- [Entries provided]:
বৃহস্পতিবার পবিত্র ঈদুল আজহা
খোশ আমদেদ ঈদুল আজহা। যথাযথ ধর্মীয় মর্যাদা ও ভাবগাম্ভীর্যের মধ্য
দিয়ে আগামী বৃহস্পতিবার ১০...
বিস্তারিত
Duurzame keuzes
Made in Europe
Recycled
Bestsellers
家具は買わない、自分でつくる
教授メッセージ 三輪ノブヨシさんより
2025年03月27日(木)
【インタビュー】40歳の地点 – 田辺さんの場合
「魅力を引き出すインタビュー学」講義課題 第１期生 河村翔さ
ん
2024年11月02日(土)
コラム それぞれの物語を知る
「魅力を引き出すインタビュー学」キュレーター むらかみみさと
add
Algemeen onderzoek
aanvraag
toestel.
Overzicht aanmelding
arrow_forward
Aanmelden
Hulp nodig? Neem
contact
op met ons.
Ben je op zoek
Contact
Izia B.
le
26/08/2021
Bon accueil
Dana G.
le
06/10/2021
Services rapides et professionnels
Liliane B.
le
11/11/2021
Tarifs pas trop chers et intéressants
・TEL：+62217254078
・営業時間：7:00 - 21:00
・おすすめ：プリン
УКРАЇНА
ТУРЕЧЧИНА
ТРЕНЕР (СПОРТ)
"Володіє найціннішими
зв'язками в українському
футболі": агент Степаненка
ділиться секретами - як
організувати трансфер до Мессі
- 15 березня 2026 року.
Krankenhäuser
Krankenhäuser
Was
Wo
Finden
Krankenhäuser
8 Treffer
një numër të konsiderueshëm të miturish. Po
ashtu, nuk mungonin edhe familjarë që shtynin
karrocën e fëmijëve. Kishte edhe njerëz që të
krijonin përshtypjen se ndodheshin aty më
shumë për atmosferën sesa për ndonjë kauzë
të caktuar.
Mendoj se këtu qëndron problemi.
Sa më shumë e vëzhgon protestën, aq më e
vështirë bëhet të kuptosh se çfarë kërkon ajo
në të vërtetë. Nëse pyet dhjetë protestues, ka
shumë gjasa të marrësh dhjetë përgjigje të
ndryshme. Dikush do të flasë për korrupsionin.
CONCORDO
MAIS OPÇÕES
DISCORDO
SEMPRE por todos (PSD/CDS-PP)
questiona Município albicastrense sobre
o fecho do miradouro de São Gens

- [Problem details]: Where does the string "dhjetë" occur in the data above? Copy every line that holds it.

- [Solution to the problem]:
në të vërtetë. Nëse pyet dhjetë protestues, ka
shumë gjasa të marrësh dhjetë përgjigje të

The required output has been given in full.